Mandala, (Sanskritçe’ de “bir merkezi çevreleyen”) geometrik olarak dizayn edilen kare, üçgen, çember kullanılarak oluşturulan iki boyutlu veya mimari de üç boyutlu olan tasarımlardır.
Budist Stupa’lar dan (Stupa, Budist mimarisinde Buda öldükten sonra ondan arta kalan diş, kül ya da eşya gibi kutsal emanetleri korumak amacıyla inşa edilen yapılara verilen isimdir.) ve Tibet kutsal alanlarının mimarisi temelde mandalalardır. Birkaç örnekte ise manastır kompleksinin mandala temelinde tasarlandığına da rastlanmaktadır. Bunlardan en bilineni Samye Gompa Manastırıdır. Mandala, ilahi veya kutsal soyut bir kavramın sembolik görsel temsili olması sebebiyle de evrensel bir sanattır.
Bizans’ın Ortodoks Katedralleri, çoğu Türk ve İran camilerinde mandalanın üç boyutlu olarak kullanıldığı görülmektedir.

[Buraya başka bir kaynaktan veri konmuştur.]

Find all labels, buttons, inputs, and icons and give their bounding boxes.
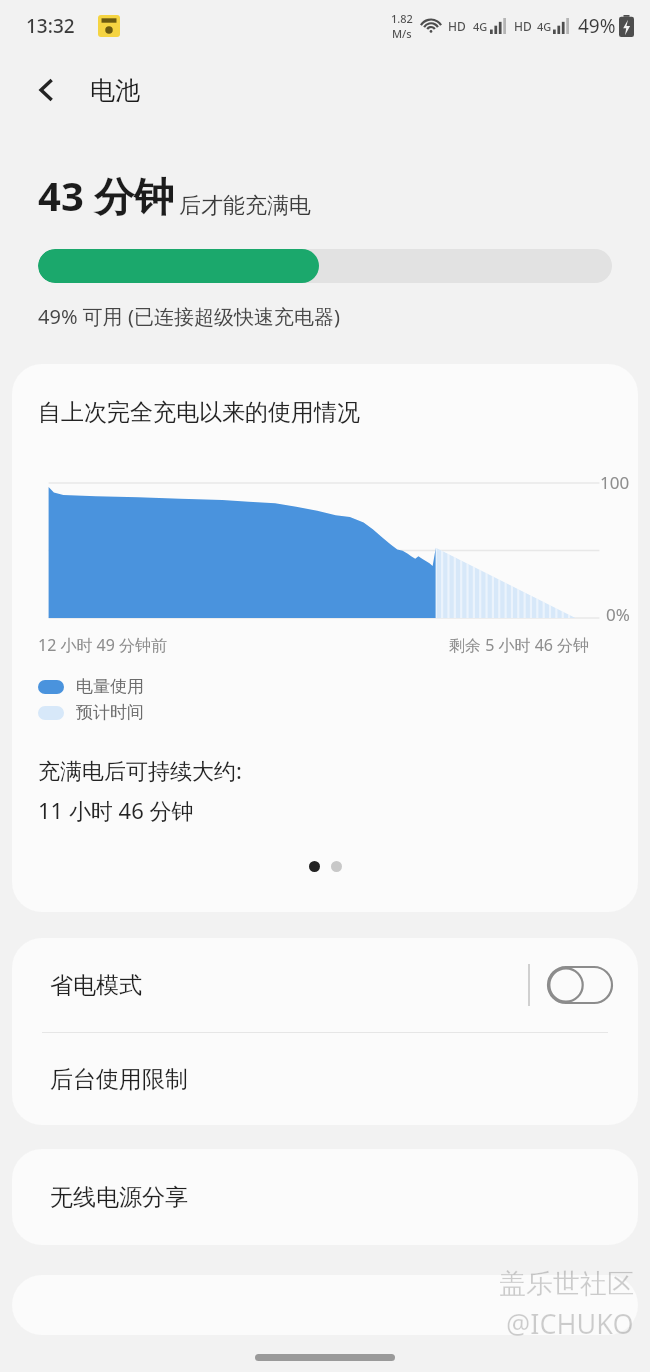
staticText: M/s	[392, 26, 412, 41]
staticText: 剩余 5 小时 46 分钟	[449, 634, 590, 656]
staticText: 无线电源分享	[50, 1183, 188, 1212]
staticText: 49% 可用 (已连接超级快速充电器)	[38, 303, 340, 330]
staticText: 100	[600, 471, 630, 494]
staticText: 0%	[606, 603, 630, 626]
staticText: 自上次完全充电以来的使用情况	[38, 398, 360, 427]
staticText: 49%	[578, 13, 616, 39]
staticText: HD	[514, 18, 532, 34]
staticText: 充满电后可持续大约:	[38, 755, 242, 785]
button[interactable]: 自上次完全充电以来的使用情况	[12, 364, 638, 912]
button[interactable]: Power saving mode toggle	[548, 967, 612, 1003]
staticText: 电池	[90, 75, 140, 106]
button[interactable]	[12, 1275, 638, 1335]
button[interactable]: 无线电源分享	[12, 1149, 638, 1245]
staticText: 4G	[473, 19, 488, 34]
button[interactable]: 省电模式	[12, 938, 638, 1032]
staticText: 11 小时 46 分钟	[38, 795, 194, 825]
staticText: 后台使用限制	[50, 1065, 188, 1094]
staticText: 43 分钟	[38, 168, 175, 223]
staticText: HD	[448, 18, 466, 34]
staticText: 盖乐世社区	[499, 1267, 634, 1301]
staticText: 1.82	[391, 11, 413, 26]
staticText: 电量使用	[76, 676, 144, 697]
staticText: 13:32	[26, 13, 75, 39]
staticText: @ICHUKO	[506, 1305, 634, 1342]
staticText: 省电模式	[50, 971, 528, 1000]
button[interactable]: Back	[22, 65, 72, 115]
staticText: 后才能充满电	[179, 192, 311, 220]
button[interactable]: 后台使用限制	[12, 1033, 638, 1125]
staticText: 12 小时 49 分钟前	[38, 634, 168, 656]
staticText: 预计时间	[76, 702, 144, 723]
staticText: 4G	[537, 19, 552, 34]
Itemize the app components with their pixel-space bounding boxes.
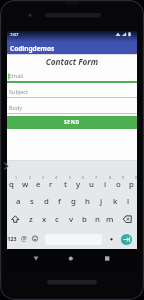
staticText: z — [29, 214, 33, 225]
button[interactable]: SEND — [7, 116, 137, 129]
staticText: r — [49, 179, 53, 190]
staticText: s — [30, 196, 34, 207]
button[interactable]: q — [5, 176, 17, 192]
button[interactable]: p — [125, 176, 137, 192]
staticText: t — [64, 179, 67, 190]
button[interactable]: c — [51, 211, 63, 227]
button[interactable]: h — [81, 193, 93, 209]
staticText: f — [58, 196, 61, 207]
staticText: n — [95, 214, 100, 225]
staticText: 8 — [109, 175, 112, 180]
button[interactable]: y — [72, 176, 84, 192]
button[interactable]: l — [122, 193, 134, 209]
button[interactable]: f — [53, 193, 65, 209]
button[interactable] — [7, 31, 137, 54]
button[interactable]: a — [12, 193, 24, 209]
staticText: Email — [9, 72, 24, 79]
staticText: 5 — [69, 175, 72, 180]
button[interactable] — [9, 212, 22, 226]
staticText: o — [116, 179, 121, 190]
staticText: i — [104, 179, 107, 190]
staticText: l — [127, 196, 130, 207]
button[interactable]: r — [45, 176, 57, 192]
staticText: 4 — [55, 175, 58, 180]
button[interactable]: d — [40, 193, 52, 209]
button[interactable] — [7, 86, 137, 99]
staticText: Subject — [9, 88, 28, 95]
button[interactable]: o — [112, 176, 124, 192]
staticText: k — [113, 196, 118, 207]
staticText: 1 — [15, 175, 18, 180]
button[interactable]: ?123 — [5, 235, 17, 242]
staticText: d — [44, 196, 49, 207]
button[interactable]: i — [99, 176, 111, 192]
button[interactable] — [62, 250, 80, 268]
button[interactable] — [108, 235, 115, 244]
staticText: Body — [9, 104, 23, 111]
staticText: q — [9, 179, 14, 190]
button[interactable]: u — [85, 176, 97, 192]
button[interactable] — [120, 233, 133, 246]
button[interactable] — [30, 233, 41, 244]
button[interactable]: w — [19, 176, 31, 192]
button[interactable] — [121, 212, 134, 226]
button[interactable]: k — [109, 193, 121, 209]
button[interactable]: e — [32, 176, 44, 192]
button[interactable]: @ — [21, 234, 27, 243]
button[interactable]: n — [91, 211, 103, 227]
staticText: p — [129, 179, 134, 190]
button[interactable]: j — [95, 193, 107, 209]
staticText: x — [42, 214, 47, 225]
staticText: h — [85, 196, 90, 207]
staticText: Codingdemos — [10, 44, 55, 53]
staticText: g — [71, 196, 76, 207]
staticText: 7:07 — [10, 32, 19, 38]
staticText: a — [16, 196, 21, 207]
button[interactable] — [98, 250, 116, 268]
staticText: m — [106, 214, 114, 225]
staticText: c — [55, 214, 59, 225]
staticText: 6 — [82, 175, 85, 180]
button[interactable] — [2, 161, 11, 172]
staticText: b — [82, 214, 87, 225]
staticText: w — [22, 179, 29, 190]
button[interactable]: g — [67, 193, 79, 209]
staticText: 3 — [42, 175, 45, 180]
staticText: v — [69, 214, 74, 225]
button[interactable] — [27, 250, 45, 268]
staticText: 2 — [29, 175, 32, 180]
button[interactable]: v — [65, 211, 77, 227]
staticText: j — [100, 196, 103, 207]
staticText: SEND — [64, 119, 80, 126]
staticText: e — [36, 179, 41, 190]
staticText: y — [76, 179, 81, 190]
staticText: 7 — [95, 175, 98, 180]
staticText: 9 — [122, 175, 125, 180]
button[interactable]: t — [59, 176, 71, 192]
staticText: Contact Form — [0, 56, 144, 67]
button[interactable]: b — [78, 211, 90, 227]
button[interactable] — [7, 102, 137, 115]
button[interactable]: x — [38, 211, 50, 227]
button[interactable]: s — [26, 193, 38, 209]
staticText: 0 — [135, 175, 138, 180]
staticText: u — [89, 179, 94, 190]
button[interactable] — [7, 70, 137, 83]
button[interactable]: m — [104, 211, 116, 227]
button[interactable]: z — [25, 211, 37, 227]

Bunun yanında Sufizm, Kabala ve batı simyasında da etkilerini görmek mümkündür.
Mandalaların dünyanın en eski sanat formlarından biri olduğu düşünülmektedir. Mandala yazımızın başında da belirttiğimiz gibi Sanskritçe bir kelimedir, dünyanın çevresi, çember veya yuvarlak olarak tanımlanmaktadır. Columbia Ansiklopedisi’ ne göre “ dünyayı somutlaştıran mikrokozmosu ve evrende işleyen çeşitli ilahi güçleri ifade etmek” olarak tanımlanmıştır.
Hinduizm üzerinde etkisini göz önüne alırsak, Hindu kozmolojisinde dünyanın yüzeyi bir kare olarak temsil edilir, üçgenden sonra tüm Hindu formlarının en temeli olarak karşımıza çıkar. Dünya dört farklı köşesi ve bunlar arasında ilişki varmış gibi düşünülür bu köşeler; gün batımı ve gün doğumu ile kuzey ve güney yönleridir. Bu nedenle dünyaya ‘Caturbhrsti’ (dört köşeli) denir ve bunun sembolik olarak yansıması Prithvi Mandala’da karşımıza çıkar.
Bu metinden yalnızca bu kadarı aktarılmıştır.